The Allosteric enzymes Are organic chemical substances that are composed with a structure of four molecules, reason why its structure is said to be quaternary.
In sum, allosteric enzymes have more than one polypeptide chain and contain units in which catalysis is performed. These, in turn, also have the site of activity, ie chemical exchange, and for this reason they perform a substrate recognition.
In other words, allosteric enzymes are characterized by having more than two polypeptide chains, whose subunits have different properties: one isosteric, which is the active site itself, and one allosteric, where enzymatic regulation is performed.
The latter has no catalysis activity, but it can be linked to a modulation molecule which can act as a stimulus or impediment for the performance of enzyme activity.

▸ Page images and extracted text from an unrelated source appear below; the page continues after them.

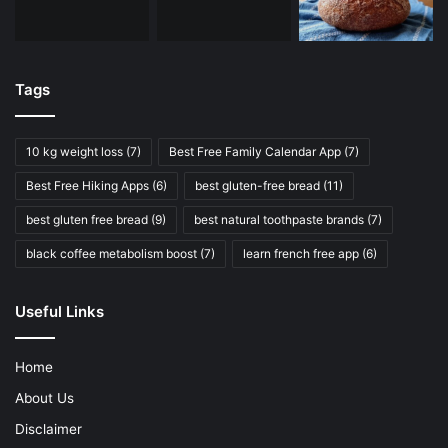
Tags
10 kg weight loss
(7)
Best Free Family Calendar App
(7)
Best Free Hiking Apps
(6)
best gluten-free bread
(11)
best gluten free bread
(9)
best natural toothpaste brands
(7)
black coffee metabolism boost
(7)
learn french free app
(6)
Useful Links
Home
About Us
Disclaimer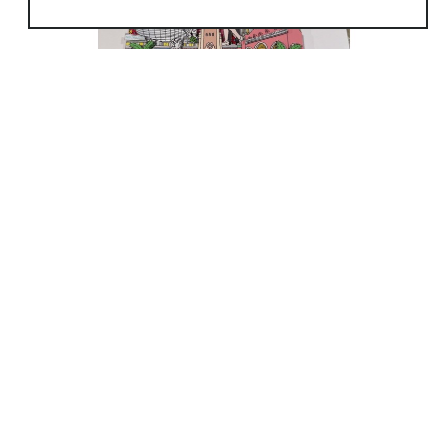
simplest form. While attending the Art Students League
I studied figure drawing with the great
Gustav
Rehberger
, who taught how to look and feel the motion of
the figure in front of you. I also studied figure Drawing at
the Art Students League with
Michael Burbon
&
Anthony Palumbo
.
In the seventies while living on the upper Westside of
Manhattan I started drawing the elegant
architectural
landmarks as well as the Human landmarks
of the neighborhood. I started displaying my Art on the
sidewalks of Manhattan in 1974 at neighborhood shows
(8/50)
around town or by selecting various street corners in
Manhattan and just opening up my display and
watching out for the police. Now artist can display their art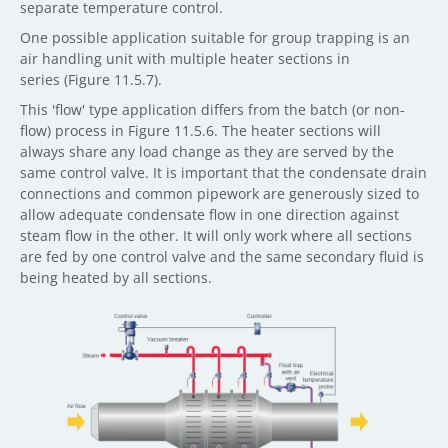
separate temperature control.
One possible application suitable for group trapping is an
air handling unit with multiple heater sections in
series (Figure 11.5.7).
This 'flow' type application differs from the batch (or non-
flow) process in Figure 11.5.6. The heater sections will
always share any load change as they are served by the
same control valve. It is important that the condensate drain
connections and common pipework are generously sized to
allow adequate condensate flow in one direction against
steam flow in the other. It will only work where all sections
are fed by one control valve and the same secondary fluid is
being heated by all sections.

Brief Introduction to Allosteric Enzymes
Allosteric enzymes have the important task of making digestion easier. As they penetrate the nucleus of molecules, these enzymes have the power to intervene in the metabolism of the organism, so they have the ability to cause it to absorb and excrete according to the biochemical needs that arise.
For this to be feasible, allosteric enzymes need to move the mechanisms through which their regulatory process is performed.
These enzymes are classified into two slopes: K and V. In both it is usually seen that their saturation curve is not typically that of a hyperbole, but that of an irregular shape that mimics the sigma of the Greek alphabet.
This of course means that its structure and kinetics are not at all equal to that of the michaelian enzymes and much less to that of the non-allosteric enzymes, since its substrate causes relevant variations and differences in the speed of the reaction.
The structure and kinetics of allosteric enzymes are directly associated with cooperative interactions, specifically those that are not covalent.
This assumption is based on the premise that the sigmoid curve, which is drawn as the substrate concentration rises, is related to the structural changes that occur with the enzymes.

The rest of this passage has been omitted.